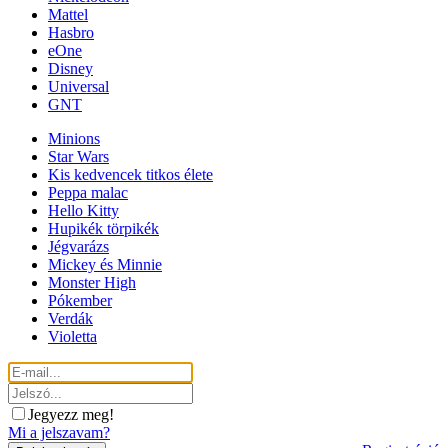
Mattel
Hasbro
eOne
Disney
Universal
GNT
Minions
Star Wars
Kis kedvencek titkos élete
Peppa malac
Hello Kitty
Hupikék törpikék
Jégvarázs
Mickey és Minnie
Monster High
Pókember
Verdák
Violetta
Jegyezz meg!
Mi a jelszavam?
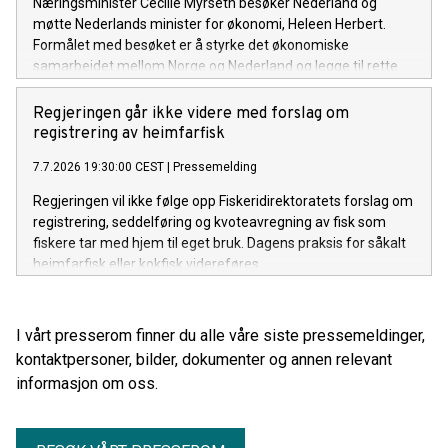
Næringsminister Cecilie Myrseth besøker Nederland og
møtte Nederlands minister for økonomi, Heleen Herbert.
Formålet med besøket er å styrke det økonomiske
samarbeidet mellom Norge og Nederland og legge til rette
for økt handel, investeringer og næringslivssamarbeid.
Regjeringen går ikke videre med forslag om
registrering av heimfarfisk
7.7.2026 19:30:00 CEST
|
Pressemelding
Regjeringen vil ikke følge opp Fiskeridirektoratets forslag om
registrering, seddelføring og kvoteavregning av fisk som
fiskere tar med hjem til eget bruk. Dagens praksis for såkalt
heimfarfisk eller kokfisk videreføres.
I vårt presserom finner du alle våre siste pressemeldinger,
kontaktpersoner, bilder, dokumenter og annen relevant
informasjon om oss.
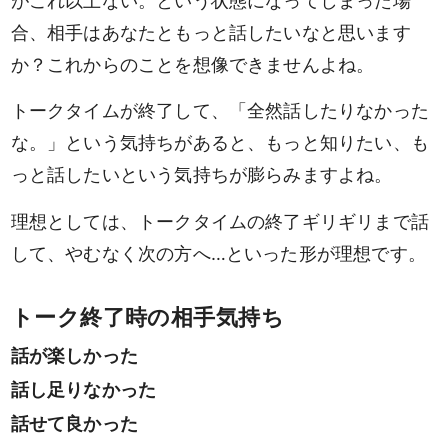
がこれ以上ない。という状態になってしまった場
合、相手はあなたともっと話したいなと思います
か？これからのことを想像できませんよね。
トークタイムが終了して、「全然話したりなかった
な。」という気持ちがあると、もっと知りたい、も
っと話したいという気持ちが膨らみますよね。
理想としては、トークタイムの終了ギリギリまで話
して、やむなく次の方へ…といった形が理想です。
トーク終了時の相手気持ち
話が楽しかった
話し足りなかった
話せて良かった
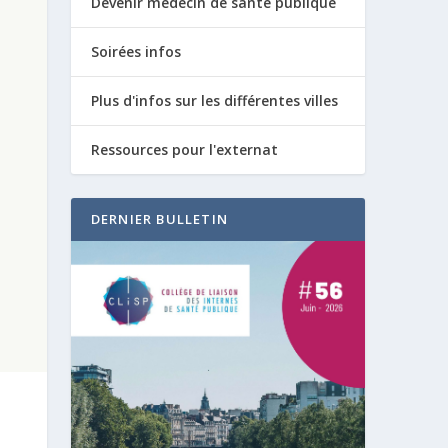
Devenir médecin de santé publique
Soirées infos
Plus d'infos sur les différentes villes
Ressources pour l'externat
DERNIER BULLETIN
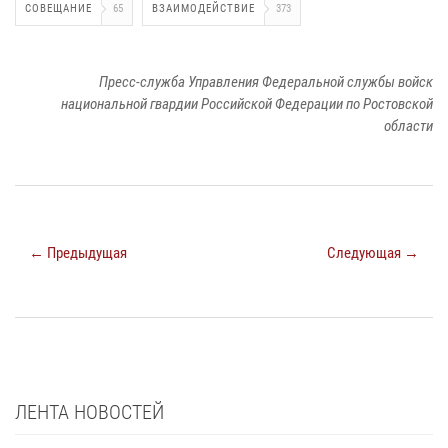
СОВЕЩАНИЕ
65
ВЗАИМОДЕЙСТВИЕ
373
Пресс-служба Управления Федеральной службы войск
национальной гвардии Российской Федерации по Ростовской
области
← Предыдущая
Следующая →
ЛЕНТА НОВОСТЕЙ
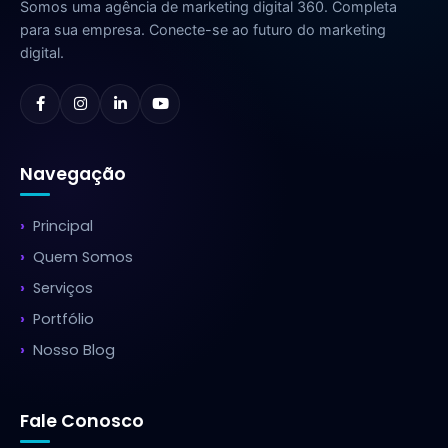
Somos uma agência de marketing digital 360. Completa
para sua empresa. Conecte-se ao futuro do marketing
digital.
Navegação
Principal
Quem Somos
Serviços
Portfólio
Nosso Blog
Fale Conosco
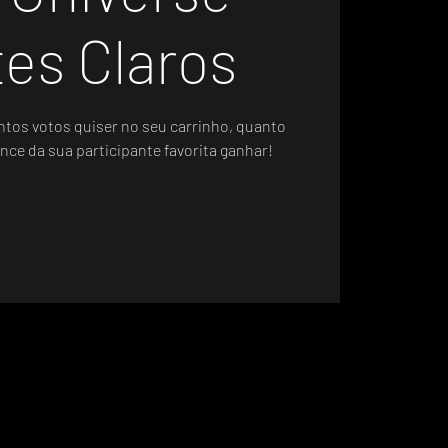
es Claros
ntos votos quiser no seu carrinho, quanto
nce da sua participante favorita ganhar!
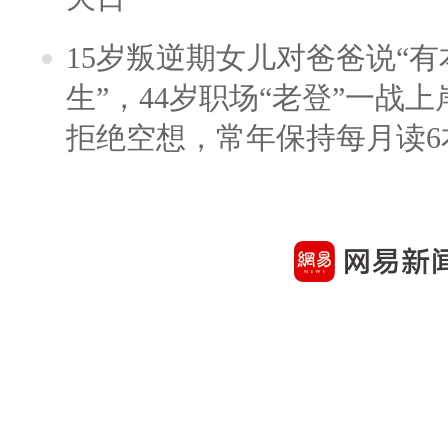
15岁叛逆期女儿对爸爸说“
生”，44岁职场“老登”一战上岸
拒绝空想，常年保持每月读6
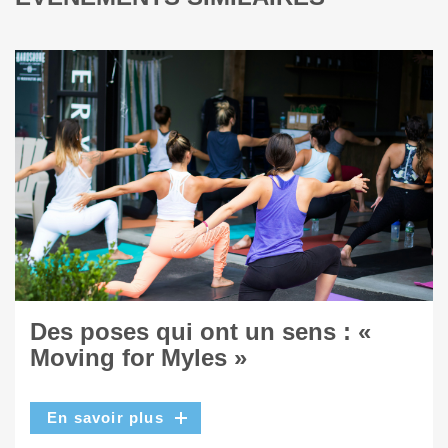
Des poses qui ont un sens : «
Moving for Myles »
En savoir plus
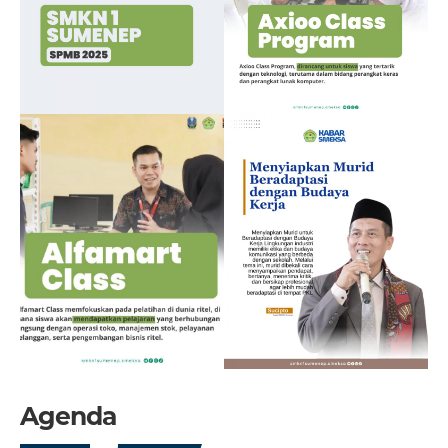
Agenda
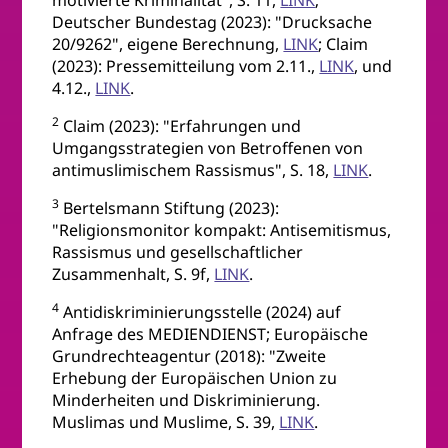
motivierte Kriminalität", S. 11,
LINK
;
Deutscher Bundestag (2023): "Drucksache
20/9262", eigene Berechnung,
LINK
; Claim
(2023): Pressemitteilung vom 2.11.,
LINK
, und
4.12.,
LINK
.
2
Claim (2023): "Erfahrungen und
Umgangsstrategien von Betroffenen von
antimuslimischem Rassismus", S. 18,
LINK
.
3
Bertelsmann Stiftung (2023):
"Religionsmonitor kompakt: Antisemitismus,
Rassismus und gesellschaftlicher
Zusammenhalt, S. 9f,
LINK
.
4
Antidiskriminierungsstelle (2024) auf
Anfrage des MEDIENDIENST; Europäische
Grundrechteagentur (2018): "Zweite
Erhebung der Europäischen Union zu
Minderheiten und Diskriminierung.
Muslimas und Muslime, S. 39,
LINK
.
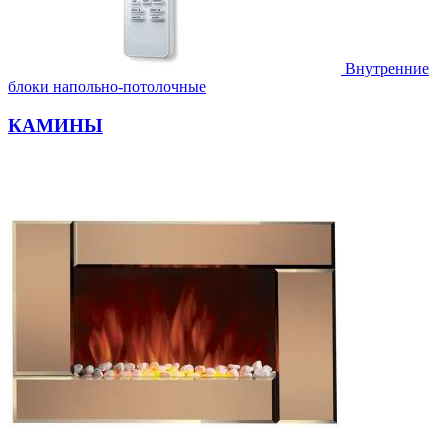
Внутренние
блоки напольно-потолочные
КАМИНЫ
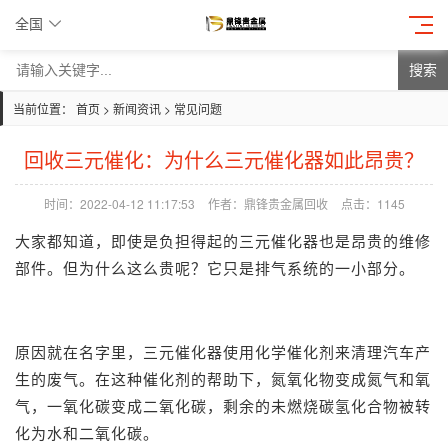
全国
搜索
当前位置：
首页
>
新闻资讯
>
常见问题
回收三元催化：为什么三元催化器如此昂贵？
时间：2022-04-12 11:17:53
作者：鼎锋贵金属回收
点击：
1145
大家都知道，即使是负担得起的三元催化器也是昂贵的维修
部件。但为什么这么贵呢？它只是排气系统的一小部分。
原因就在名字里，三元催化器使用化学催化剂来清理汽车产
生的废气。在这种催化剂的帮助下，氮氧化物变成氮气和氧
气，一氧化碳变成二氧化碳，剩余的未燃烧碳氢化合物被转
化为水和二氧化碳。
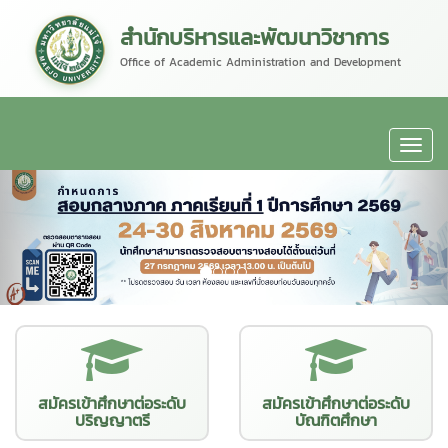
สำนักบริหารและพัฒนาวิชาการ
Office of Academic Administration and Development
สมัครเข้าศึกษาต่อระดับ
สมัครเข้าศึกษาต่อระดับ
ปริญญาตรี
บัณฑิตศึกษา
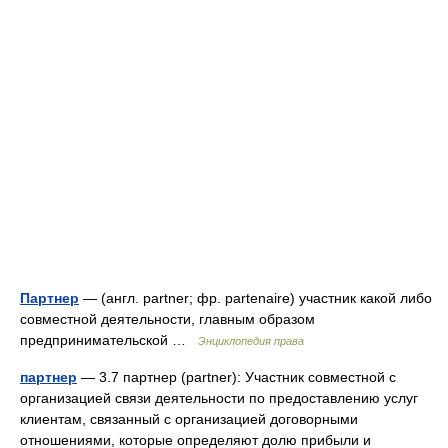
Партнер
— (англ. partner; фр. partenaire) участник какой либо
совместной деятельности, главным образом
предпринимательской …
Энциклопедия права
партнер
— 3.7 партнер (partner): Участник совместной с
организацией связи деятельности по предоставлению услуг
клиентам, связанный с организацией договорными
отношениями, которые определяют долю прибыли и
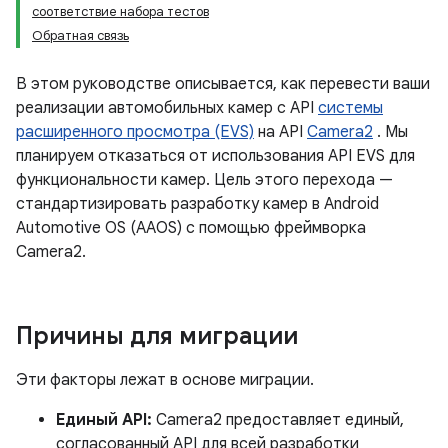
соответствие набора тестов
Обратная связь
В этом руководстве описывается, как перевести ваши
реализации автомобильных камер с API
системы
расширенного просмотра (EVS)
на API
Camera2
. Мы
планируем отказаться от использования API EVS для
функциональности камер. Цель этого перехода —
стандартизировать разработку камер в Android
Automotive OS (AAOS) с помощью фреймворка
Camera2.
Причины для миграции
Эти факторы лежат в основе миграции.
Единый API:
Camera2 предоставляет единый,
согласованный API для всей разработки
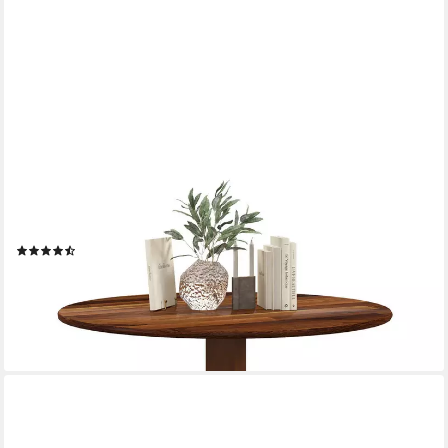
COSTWAY
Esstisch Runder Küchentisch aus Massivholz, 100 x 73 cm,
Braun
(7)
153,99 €
UVP
209,99 €
-27%
lieferbar - in 3-4 Werktagen bei dir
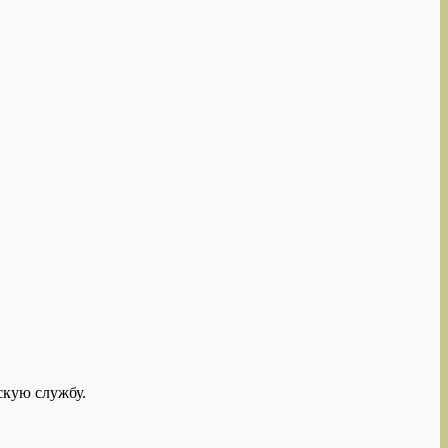
скую службу.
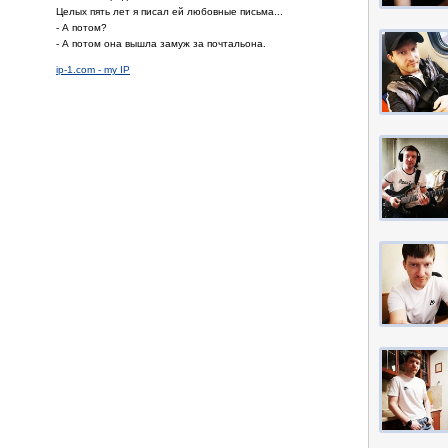
Целых пять лет я писал ей любовные письма...
- А потом?
- А потом она вышла замуж за почтальона.
ip-1.com - my IP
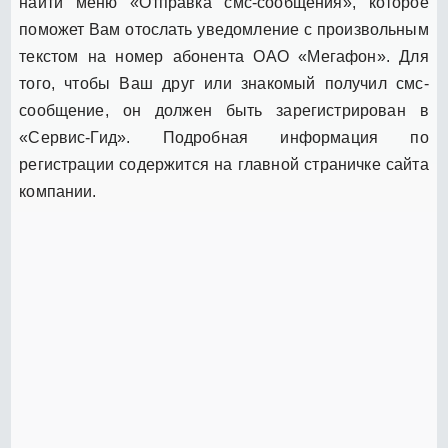
найти меню «Отправка смс-сообщения», которое
поможет Вам отослать уведомление с произвольным
текстом на номер абонента ОАО «Мегафон». Для
того, чтобы Ваш друг или знакомый получил смс-
сообщение, он должен быть зарегистрирован в
«Сервис-Гид». Подробная информация по
регистрации содержится на главной страничке сайта
компании.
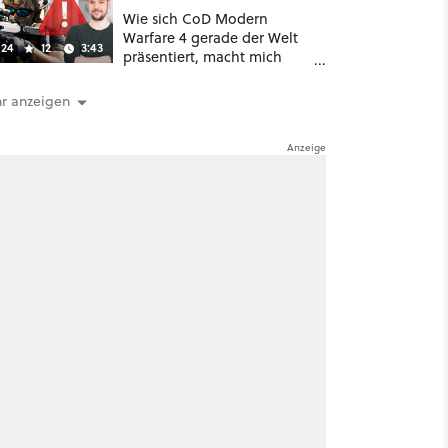
Wie sich CoD Modern
Warfare 4 gerade der Welt
24
12
3:43
präsentiert, macht mich
absolut fassungslos
r anzeigen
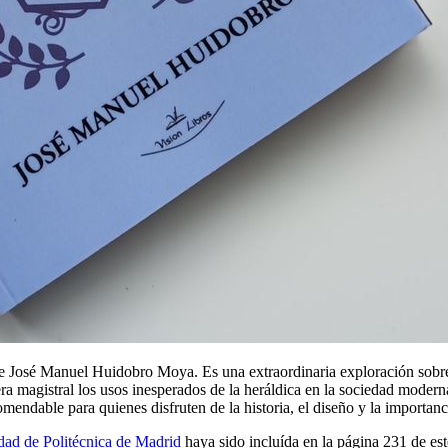
e José Manuel Huidobro Moya. Es una extraordinaria exploración sobre 
era magistral los usos inesperados de la heráldica en la sociedad modern
endable para quienes disfruten de la historia, el diseño y la importanci
dad de Politécnica de Madrid
haya sido incluída en la página 231 de est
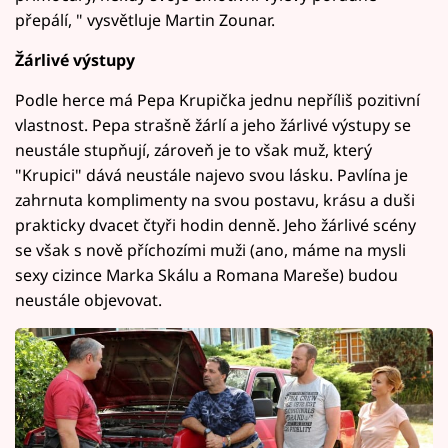
přepálí, " vysvětluje Martin Zounar.
Žárlivé výstupy
Podle herce má Pepa Krupička jednu nepříliš pozitivní
vlastnost. Pepa strašně žárlí a jeho žárlivé výstupy se
neustále stupňují, zároveň je to však muž, který
"Krupici" dává neustále najevo svou lásku. Pavlína je
zahrnuta komplimenty na svou postavu, krásu a duši
prakticky dvacet čtyři hodin denně. Jeho žárlivé scény
se však s nově příchozími muži (ano, máme na mysli
sexy cizince Marka Skálu a Romana Mareše) budou
neustále objevovat.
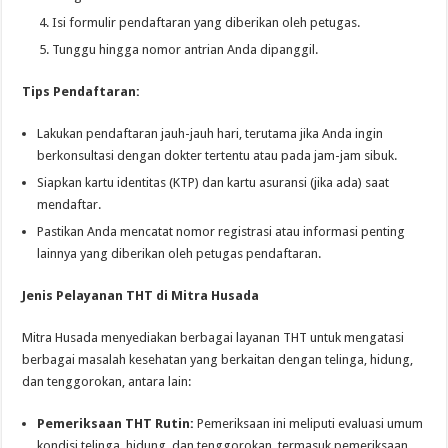
Isi formulir pendaftaran yang diberikan oleh petugas.
Tunggu hingga nomor antrian Anda dipanggil.
Tips Pendaftaran:
Lakukan pendaftaran jauh-jauh hari, terutama jika Anda ingin
berkonsultasi dengan dokter tertentu atau pada jam-jam sibuk.
Siapkan kartu identitas (KTP) dan kartu asuransi (jika ada) saat
mendaftar.
Pastikan Anda mencatat nomor registrasi atau informasi penting
lainnya yang diberikan oleh petugas pendaftaran.
Jenis Pelayanan THT di Mitra Husada
Mitra Husada menyediakan berbagai layanan THT untuk mengatasi
berbagai masalah kesehatan yang berkaitan dengan telinga, hidung,
dan tenggorokan, antara lain:
Pemeriksaan THT Rutin:
Pemeriksaan ini meliputi evaluasi umum
kondisi telinga, hidung, dan tenggorokan, termasuk pemeriksaan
┄┄┄┄┄┄
Which lines in the records above contain the string "diberikan"? Copy each one.

Isi formulir pendaftaran yang diberikan oleh petugas.
lainnya yang diberikan oleh petugas pendaftaran.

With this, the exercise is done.